To improve market sentiments, that is currently witnessing extreme volatility, the government may consider removing Long Term Capital Gains tax of 10 per cent and fixing the total Dividend Distribution Tax at 25 per cent, CII said.
It suggested that GST payments should be on collection of Bills than on raising of invoices. This will help avoid liquidity getting locked in case there is a delay in payments.
"Medium to long-term financing is key to stability of the crucial NBFCs which are one of the main sources of funding for the MSMEs, hit hardest by the coronavirus crisis. The LIC investment into the NBFCs too would bear dividends for the state-owned insurance giant once fortunes turn for the overall economic cycle," Assocham President Niranjan Hiranandani said.
The chamber's note to the Task Force stated that for all present corporate loans which are impaired, government and regulator should relax norms and allow a two-year window for the borrower and the lender to re-work the terms of loan based on the cash flow of the account.

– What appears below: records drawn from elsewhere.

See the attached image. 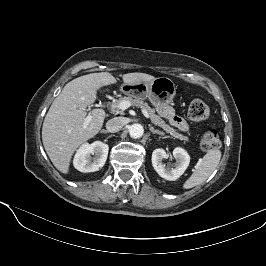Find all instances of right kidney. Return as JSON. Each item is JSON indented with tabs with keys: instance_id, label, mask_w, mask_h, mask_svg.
<instances>
[{
	"instance_id": "1",
	"label": "right kidney",
	"mask_w": 266,
	"mask_h": 266,
	"mask_svg": "<svg viewBox=\"0 0 266 266\" xmlns=\"http://www.w3.org/2000/svg\"><path fill=\"white\" fill-rule=\"evenodd\" d=\"M108 150L109 146L101 141H95L92 144L85 143L75 154L74 167L84 173L98 171L107 160Z\"/></svg>"
}]
</instances>
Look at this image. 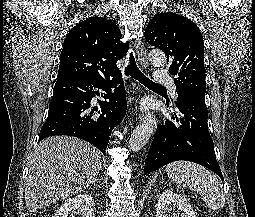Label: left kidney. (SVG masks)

During that period, the loan account should be classified as standard so that no provisioning is needed for the same.
Among other measures, CII sought Repo rate reduction of 50 basis points and suggested that the RBI may consider relaxing the NPA recognition norms from 90 days to 180 days till September 30, 2020 to provide relief to the industry.
It said the Government could create a corpus for supporting MSMEs to tide over the crisis for wages payable during the temporary shut-down, cash flow disruptions, working capital requirements.